The main objective of targeting cultural sites is to attack and eradicate groups of people with shared cultural, national, religious, or ethnic identities. History shows that the destruction of cultural sites is often tied to the abuse of civilian populations. Most recently, we have seen ISIS desecrate cultural sites while committing other atrocities in Syria and Iraq, but this violent phenomenon is not new. In the 1998–1999 Kosovo War, Serb nationalist forces systematically destroyed mosques and other Islamic sites as part of a genocidal ethnic cleansing campaign against Muslim Kosovar Albanians. The Kristallnacht attack on synagogues foreshadowed the Nazi genocide. The list goes on.
The U.S. is no stranger to destroying cultural sites. During the 2003 invasion of Iraq, U.S. forces built a military base on top of Babylon, damaging the renowned archaeological site. While the U.S. military was clearly negligent in this case, there is little evidence to suggest that the base’s location was picked with destruction in mind. A Trump-directed attack on Iranian cultural sites would be a different story.
Targeting cultural sites is about targeting people. Attacks on physical representations of a group’s identity are attacks on that identity. But even more concretely, they open the door to wider violence against civilians. Once cultural sites are on the table as potential targets, it is easier to include other non-military targets as well.

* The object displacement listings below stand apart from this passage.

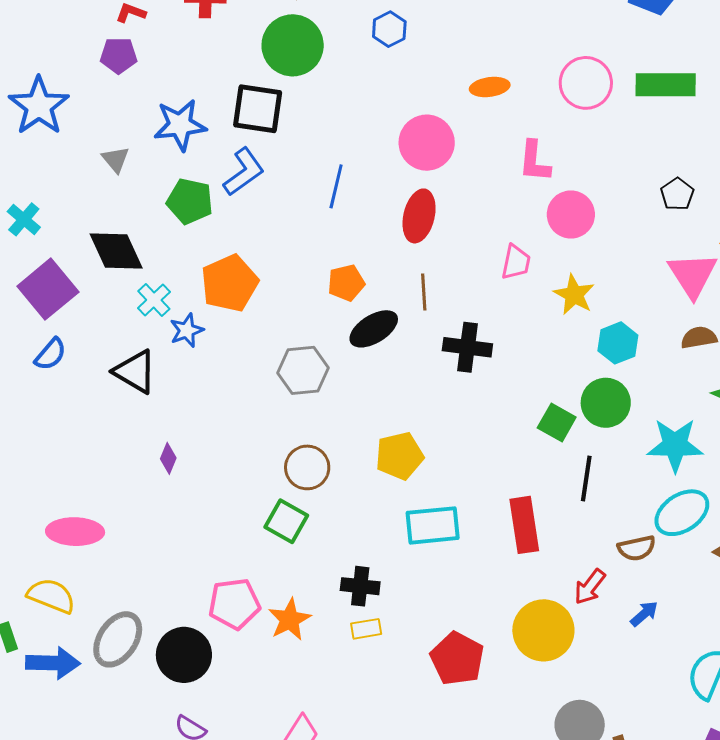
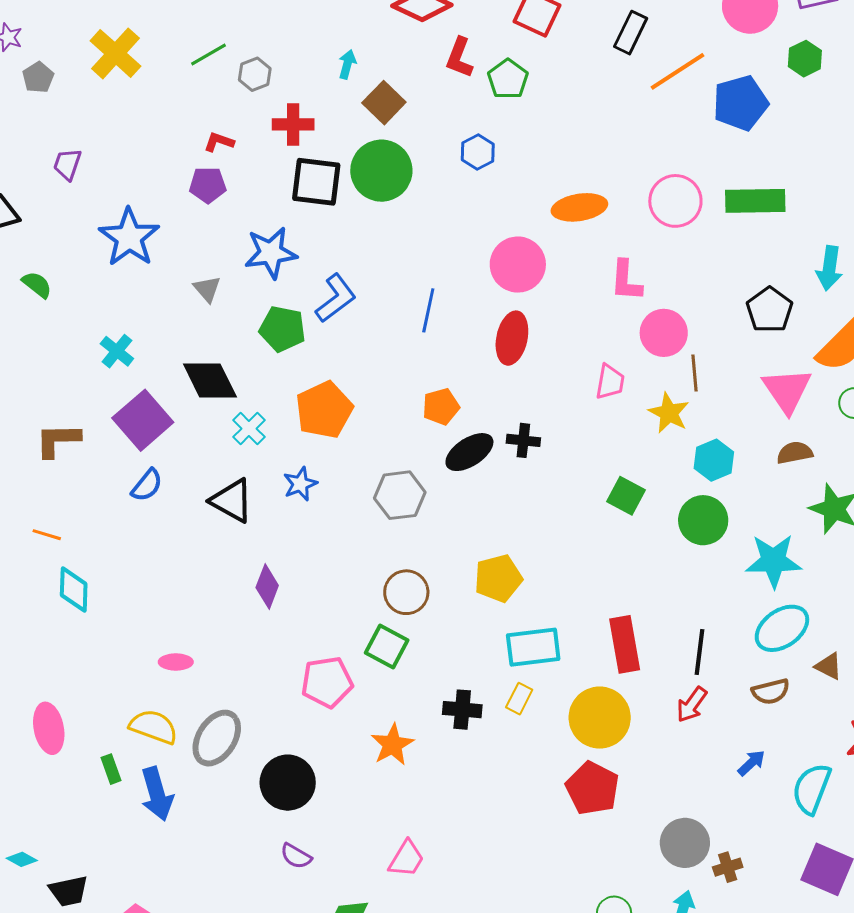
orange ellipse: (490, 87) -> (579, 207), size x1.4
black square: (258, 109) -> (316, 182), moved
black pentagon: (677, 194) -> (770, 310), size x1.4
brown line: (424, 292) -> (695, 373), moved
blue star: (187, 330) -> (300, 484), moved
black cross: (467, 347) -> (523, 440), moved, size x0.7
green square: (557, 423) -> (626, 496), moved
purple diamond: (168, 458) -> (267, 587), size x1.4
black line: (586, 478) -> (699, 652), moved
pink ellipse: (75, 532) -> (176, 662), size x0.6
brown semicircle: (637, 548) -> (771, 691), moved
pink pentagon: (234, 604) -> (327, 682), moved
blue arrow: (644, 614) -> (751, 763), moved
yellow rectangle: (366, 629) -> (519, 699), moved, turned -52
yellow circle: (543, 630) -> (600, 718), moved
gray ellipse: (118, 639) -> (217, 738), moved
red pentagon: (457, 659) -> (592, 788), moved
blue arrow: (53, 663) -> (157, 794), turned 74

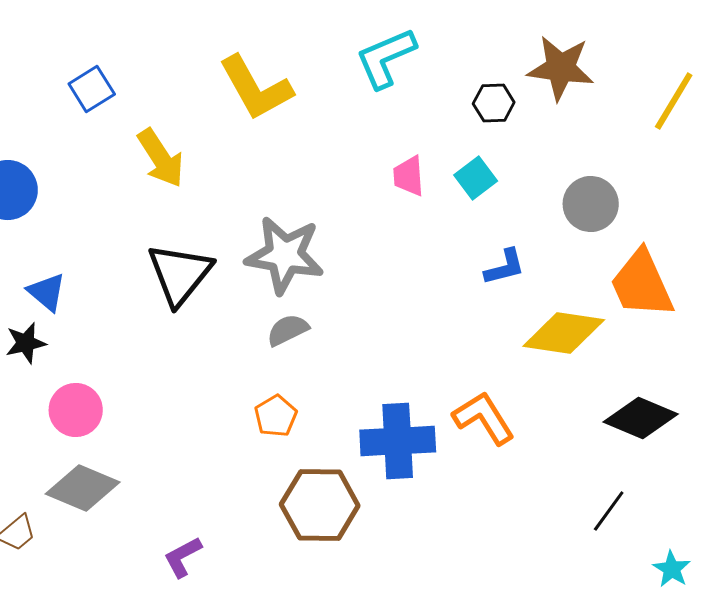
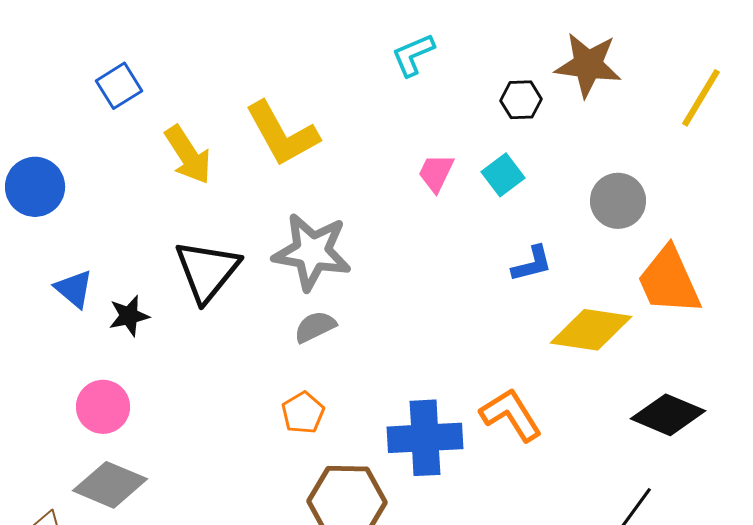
cyan L-shape: (386, 58) -> (413, 55), size x0.7
yellow L-shape: (256, 88) -> (282, 134), moved
pink trapezoid: (409, 176) -> (436, 173), turned 30
black star: (26, 343) -> (129, 316), moved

By threatening to target Iranian cultural sites, Trump revealed that he wants to inflict harm not simply on the Iranian government but on the Iranian people. While human suffering is an inherent part of war, not all parts of war need be designed to make humans suffer. Americans who see compelling strategic reasons for a more hawkish stance towards Iran would do well to question why the president is starting to grab certain tools in the U.S. military toolbox, ones that make ordinary people suffer.
U.S. policy towards Iran already brings considerable suffering to the Iranian people in the form of sanctions, but there is at least a policy rationale for sanctions. Those who advocate for sanctions will say that normal Iranian citizens must, unfortunately, suffer if their government is to effectively feel a campaign of maximum pressure. Targeting cultural sites, on the other hand, offers no strategic benefit; there is only suffering.
There is, of course, the question of deterrence. Is it possible that the U.S. president is just signaling his resolve? After all, the idea of taking Trump seriously but not literally is by now an old idea. And on Tuesday, he walked back his earlier statements. But in a situation in which information asymmetries can quickly lead to escalation, such rhetoric is dangerous.
If Trump is indeed mulling the targeting of cultural sites, every American should take a moment to reflect on the president’s motivations for edging towards war with Iran. Would an American attack on Iran create a safer world, or would it just serve to make Iranian citizens—normal people just trying to live their lives—suffer?